3. Customer Satisfaction
You may not think of customer behavior as part of inventory metrics. Think about it: customer satisfaction should be your number one priority. So the more accurately you pick, pack, and ship items, the more satisfied your clientele will be. There are three valuable metrics that will keep them coming back.
- Customer Order Cycle Time is defined as the time it takes for customers to receive a product after placing an order. When a customer gets their item on time or even early, it will clearly increase their satisfaction level. Here’s how customer order cycle time is figured: delivery date minus the purchase order creation date.
- Order status and tracking accuracy should be a primary goal of every business. Shipping or ordering mistakes happen or items are damaged. To keep tabs on these mishaps, the use of real-time inventory tracking metrics can help you to keep close tabs on all orders, fulfill orders right the first time, and improve customer service overall.

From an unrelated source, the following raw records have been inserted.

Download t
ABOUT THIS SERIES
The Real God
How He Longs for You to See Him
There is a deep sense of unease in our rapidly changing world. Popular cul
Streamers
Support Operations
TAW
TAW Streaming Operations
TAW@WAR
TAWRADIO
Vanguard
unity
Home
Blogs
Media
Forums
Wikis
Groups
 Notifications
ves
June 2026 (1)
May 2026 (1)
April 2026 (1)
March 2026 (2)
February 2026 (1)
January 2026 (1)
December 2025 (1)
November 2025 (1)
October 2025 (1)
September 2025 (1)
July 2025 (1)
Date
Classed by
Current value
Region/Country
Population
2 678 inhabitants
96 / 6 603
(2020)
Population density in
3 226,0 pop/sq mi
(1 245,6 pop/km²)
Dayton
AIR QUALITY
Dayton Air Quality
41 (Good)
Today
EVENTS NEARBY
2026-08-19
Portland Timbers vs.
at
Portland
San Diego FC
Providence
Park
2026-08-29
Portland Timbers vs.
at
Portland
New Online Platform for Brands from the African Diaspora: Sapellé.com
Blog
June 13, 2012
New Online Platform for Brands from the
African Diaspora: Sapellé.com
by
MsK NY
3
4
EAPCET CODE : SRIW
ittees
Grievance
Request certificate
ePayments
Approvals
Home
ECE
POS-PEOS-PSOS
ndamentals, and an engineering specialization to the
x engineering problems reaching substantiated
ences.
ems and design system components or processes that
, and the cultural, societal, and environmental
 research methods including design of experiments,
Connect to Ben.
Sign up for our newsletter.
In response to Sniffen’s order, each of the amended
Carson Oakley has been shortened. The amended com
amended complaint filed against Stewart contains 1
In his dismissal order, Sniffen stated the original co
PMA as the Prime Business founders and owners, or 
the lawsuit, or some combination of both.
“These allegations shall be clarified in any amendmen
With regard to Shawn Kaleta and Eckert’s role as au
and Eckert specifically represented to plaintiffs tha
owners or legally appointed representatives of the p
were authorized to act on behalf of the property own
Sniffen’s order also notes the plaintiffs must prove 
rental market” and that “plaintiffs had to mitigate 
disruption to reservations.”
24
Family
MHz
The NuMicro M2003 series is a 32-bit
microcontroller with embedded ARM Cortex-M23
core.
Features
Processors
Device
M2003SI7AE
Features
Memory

- Item Fill Rate is the “rate at which the order is met as compared to the total order or demand,” or simply the ratio between what’s ordered and what your company could actually deliver. So you should shoot for higher numbers because that demonstrates good inventory performance.
4. Cycle Time
The cycle time begins when a customer request is made, and it ends when the item is ready for delivery. You can account for cycle times in any type of order, such as customer orders, manufacturer orders, and purchase orders. As you learn more, you can dig deeper to analyze smaller cycle time metrics for more specific data. These numbers can give you an upper hand in the marketplace.
5. Inventory Turnover
Do you know how quickly you are
replacing inventory in your warehouse? As a business owner or manager, you certainly want to see higher inventory turns, meaning you’re selling a lot of product and making better use of your assets. As mentioned earlier, you don’t want to keep too much inventory on the shelves collecting dust. An
inventory tracking system will significantly increase profitability through keeping accurate inventory metrics.
6. Warehouse Efficiency
Efficiency can be measured through a number of aspects of your operations, including:
- Employee productivity: Are your workers using manual processes to manage the warehouse, causing stops in the flow of orders? Do they have trouble with lost or misplaced items? Do customer service reps constantly make ordering mistakes? All of these issues cause problems in your supply chain. An inventory control system can solve most of these issues.

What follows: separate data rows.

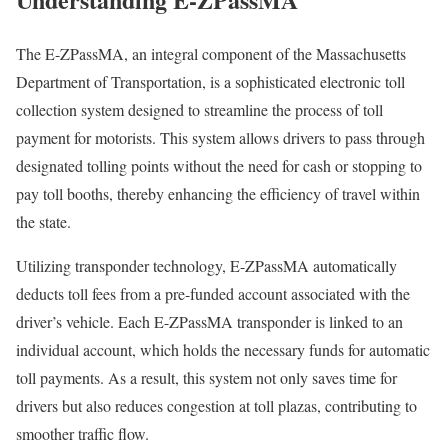
The E-ZPassMA, an integral component of the Massachusetts
Department of Transportation, is a sophisticated electronic toll
collection system designed to streamline the process of toll
payment for motorists. This system allows drivers to pass through
designated tolling points without the need for cash or stopping to
pay toll booths, thereby enhancing the efficiency of travel within
the state.
Utilizing transponder technology, E-ZPassMA automatically
deducts toll fees from a pre-funded account associated with the
driver’s vehicle. Each E-ZPassMA transponder is linked to an
individual account, which holds the necessary funds for automatic
toll payments. As a result, this system not only saves time for
drivers but also reduces congestion at toll plazas, contributing to
smoother traffic flow.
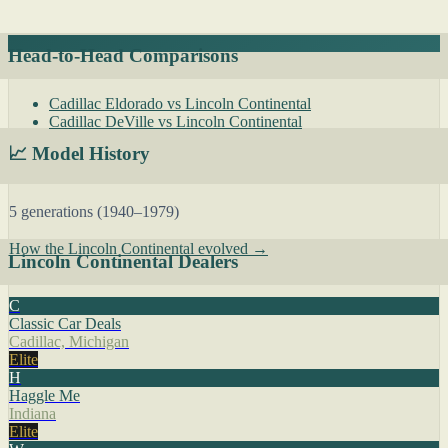
Head-to-Head Comparisons
Cadillac Eldorado vs Lincoln Continental
Cadillac DeVille vs Lincoln Continental
📈 Model History
5 generations (1940–1979)
How the Lincoln Continental evolved →
Lincoln Continental Dealers
C
Classic Car Deals
Cadillac, Michigan
Elite
H
Haggle Me
Indiana
Elite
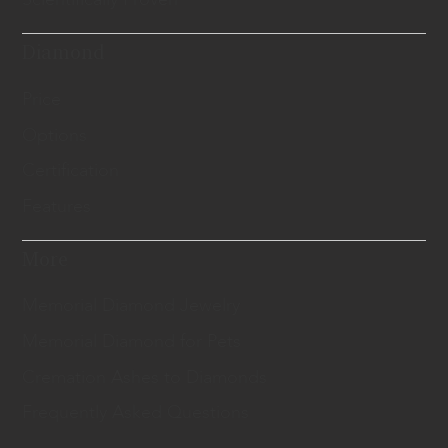
Diamond
Price
Options
Certification
Features
More
Memorial Diamond Jewelry
Memorial Diamond for Pets
Cremation Ashes to Diamonds
Frequently Asked Questions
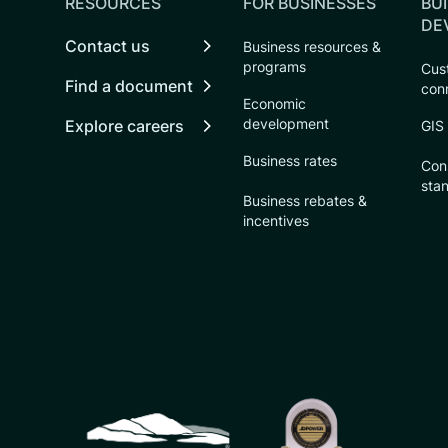
RESOURCES
FOR BUSINESSES
BUI
DE
Contact us
Business resources &
programs
Cust
Find a document
con
Economic
development
Explore careers
GIS
Business rates
Con
sta
Business rebates &
incentives
CSU logo: Homepage Link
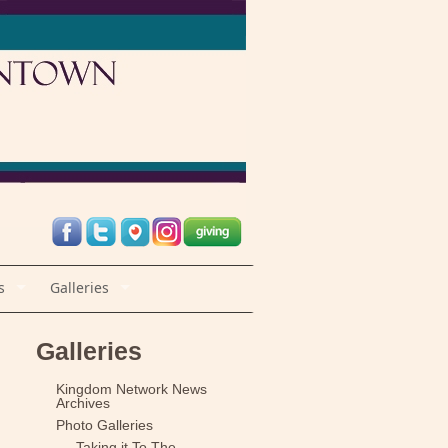
s
Galleries
Galleries
Kingdom Network News
Archives
Photo Galleries
Taking it To The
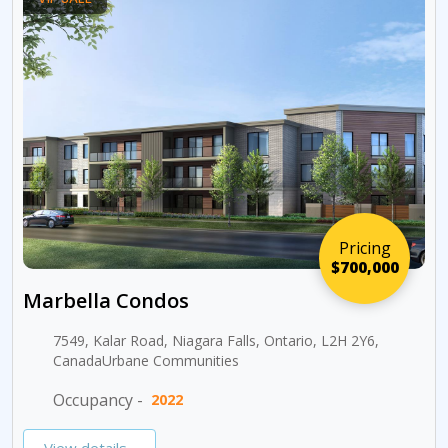
Pricing
$700,000
Marbella Condos
7549, Kalar Road, Niagara Falls, Ontario, L2H 2Y6,
CanadaUrbane Communities
Occupancy -
2022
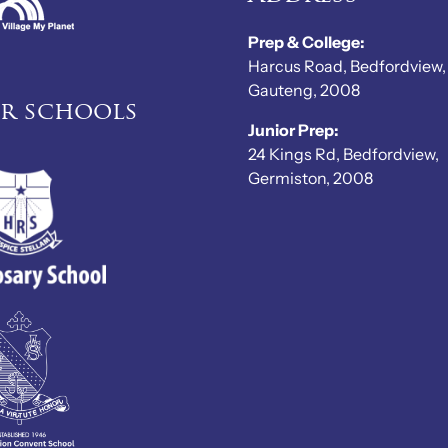
Prep & College:
Harcus Road, Bedfordview,
Gauteng, 2008
er schools
Junior Prep:
24 Kings Rd, Bedfordview,
Germiston, 2008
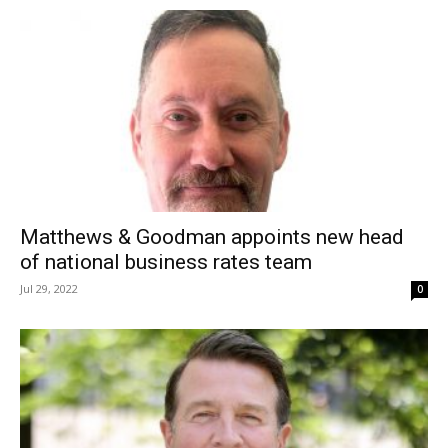
Matthews & Goodman appoints new head
of national business rates team
Jul 29, 2022
0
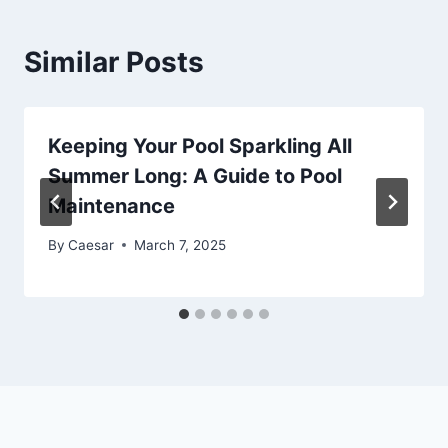
Similar Posts
Keeping Your Pool Sparkling All
Summer Long: A Guide to Pool
Maintenance
By
Caesar
March 7, 2025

- Supply Chain Cycle Time:If you had no items in your warehouse, how long would it take to fill a customer request? By adding the longest times for each stage of this cycle, you will know this crucial metric that paints a picture of the overall state of the supply chain. Stages that show the longest lead times are areas of concern.
- Perfect Order Measurement tells you which links in the supply chain cause the most problems, so you can fix them in a timely manner.

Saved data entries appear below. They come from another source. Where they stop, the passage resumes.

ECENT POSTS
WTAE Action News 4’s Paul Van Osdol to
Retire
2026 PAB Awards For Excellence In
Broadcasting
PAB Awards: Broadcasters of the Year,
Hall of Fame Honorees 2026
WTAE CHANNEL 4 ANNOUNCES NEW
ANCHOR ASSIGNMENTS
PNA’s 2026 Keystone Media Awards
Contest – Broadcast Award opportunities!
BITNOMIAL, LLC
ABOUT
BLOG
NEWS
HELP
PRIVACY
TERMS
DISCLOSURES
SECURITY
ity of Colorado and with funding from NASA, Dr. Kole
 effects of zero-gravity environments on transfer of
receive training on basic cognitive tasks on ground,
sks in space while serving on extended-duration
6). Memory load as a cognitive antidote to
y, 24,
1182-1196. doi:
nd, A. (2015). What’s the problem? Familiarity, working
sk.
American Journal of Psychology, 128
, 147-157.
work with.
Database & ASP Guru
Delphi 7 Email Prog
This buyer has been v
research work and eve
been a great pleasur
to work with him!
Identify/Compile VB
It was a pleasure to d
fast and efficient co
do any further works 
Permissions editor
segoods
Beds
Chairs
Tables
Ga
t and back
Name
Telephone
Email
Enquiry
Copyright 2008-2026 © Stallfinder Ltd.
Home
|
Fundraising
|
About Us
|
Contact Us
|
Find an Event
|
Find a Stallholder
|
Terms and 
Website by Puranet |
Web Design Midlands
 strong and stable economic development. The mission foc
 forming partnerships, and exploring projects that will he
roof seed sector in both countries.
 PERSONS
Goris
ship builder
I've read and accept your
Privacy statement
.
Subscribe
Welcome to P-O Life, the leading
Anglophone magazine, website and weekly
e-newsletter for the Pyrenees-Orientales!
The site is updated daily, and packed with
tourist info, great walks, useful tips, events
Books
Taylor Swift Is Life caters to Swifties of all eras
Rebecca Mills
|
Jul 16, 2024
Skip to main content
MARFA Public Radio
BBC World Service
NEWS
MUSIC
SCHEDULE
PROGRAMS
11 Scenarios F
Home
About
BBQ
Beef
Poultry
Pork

As a business owner, you desire long-term financial success. Tracking inventory metrics is a key piece to that puzzle. You should have the data on-hand to understand the difference between normal and healthy fluctuations and potential problem areas. If you can spot issues quickly, you can fix them before they kill your business.
The implementation of an inventory management system gives you the ability to track important inventory metrics so you can make the right changes to your business operations before it’s too late.
What KPIs should your business track to improve efficiency and allow the business to grow successfully?